┌─ Supplied entries
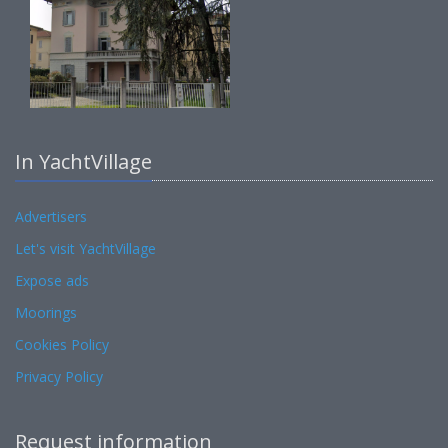
In YachtVillage
Advertisers
Let's visit YachtVillage
Expose ads
Moorings
Cookies Policy
Privacy Policy
Request information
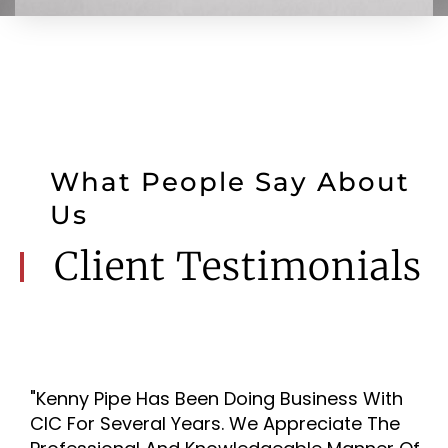
What People Say About
Us
Client Testimonials
"Kenny Pipe Has Been Doing Business With
CIC For Several Years. We Appreciate The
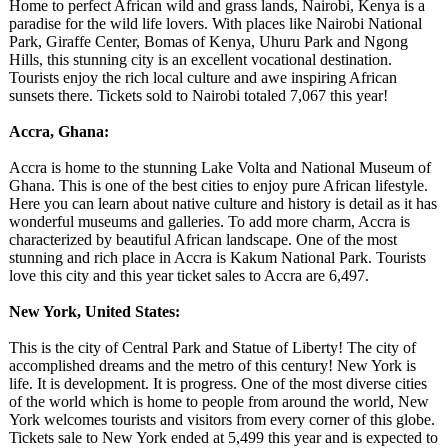
Home to perfect African wild and grass lands, Nairobi, Kenya is a
paradise for the wild life lovers. With places like Nairobi National
Park, Giraffe Center, Bomas of Kenya, Uhuru Park and Ngong
Hills, this stunning city is an excellent vocational destination.
Tourists enjoy the rich local culture and awe inspiring African
sunsets there. Tickets sold to Nairobi totaled 7,067 this year!
Accra, Ghana:
Accra is home to the stunning Lake Volta and National Museum of
Ghana. This is one of the best cities to enjoy pure African lifestyle.
Here you can learn about native culture and history is detail as it has
wonderful museums and galleries. To add more charm, Accra is
characterized by beautiful African landscape. One of the most
stunning and rich place in Accra is Kakum National Park. Tourists
love this city and this year ticket sales to Accra are 6,497.
New York, United States:
This is the city of Central Park and Statue of Liberty! The city of
accomplished dreams and the metro of this century! New York is
life. It is development. It is progress. One of the most diverse cities
of the world which is home to people from around the world, New
York welcomes tourists and visitors from every corner of this globe.
Tickets sale to New York ended at 5,499 this year and is expected to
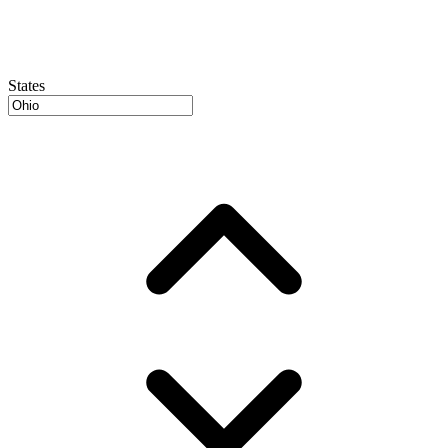
States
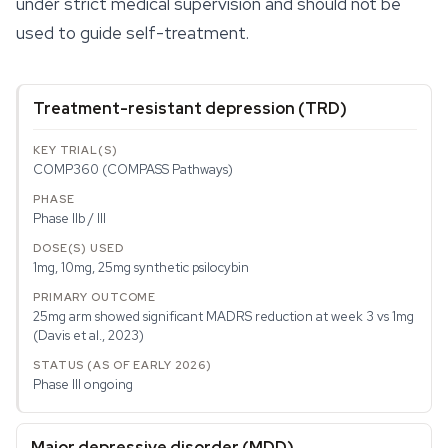
under strict medical supervision and should not be
used to guide self-treatment.
Treatment-resistant depression (TRD)
COMP360 (COMPASS Pathways)
Phase IIb / III
1mg, 10mg, 25mg synthetic psilocybin
25mg arm showed significant MADRS reduction at week 3 vs 1mg
(Davis et al., 2023)
Phase III ongoing
Major depressive disorder (MDD)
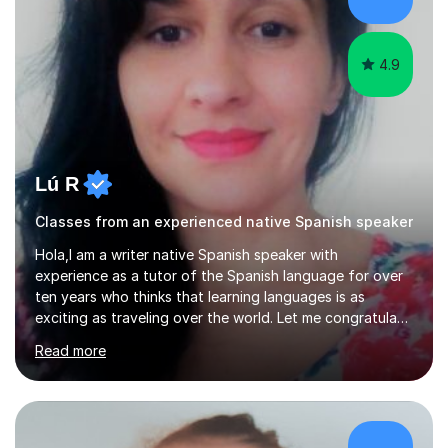
UK to complete my PGCE, I founded and managed my
own English language...
4.9
Lú R
Classes from an experienced native Spanish speaker
Hola,I am a writer native Spanish speaker with
experience as a tutor of the Spanish language for over
ten years who thinks that learning languages is as
exciting as traveling over the world. Let me congratulate
you if you are trying it!Over all this years teaching my
Read more
language, I have had students from diverse nationalities,
all ages (from two to 82 years old) and all levels of
Spanish (from scratch to advance).I have work as
independent as well as for online platforms like Tutorful
and educational centres such as: Fleecefield (Enfield)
└─
**Your task**
The lines to copy exactly start with the line above that has "What People Say About" and go on through the line that has "Accra is home"; please include both, add nothing else, and omit the pictures.

**Exercise answer**
What People Say About
Us
Client Testimonials
"Kenny Pipe Has Been Doing Business With
CIC For Several Years. We Appreciate The
Home to perfect African wild and grass lands, Nairobi, Kenya is a
paradise for the wild life lovers. With places like Nairobi National
Park, Giraffe Center, Bomas of Kenya, Uhuru Park and Ngong
Hills, this stunning city is an excellent vocational destination.
Tourists enjoy the rich local culture and awe inspiring African
sunsets there. Tickets sold to Nairobi totaled 7,067 this year!
Accra, Ghana:
Accra is home to the stunning Lake Volta and National Museum of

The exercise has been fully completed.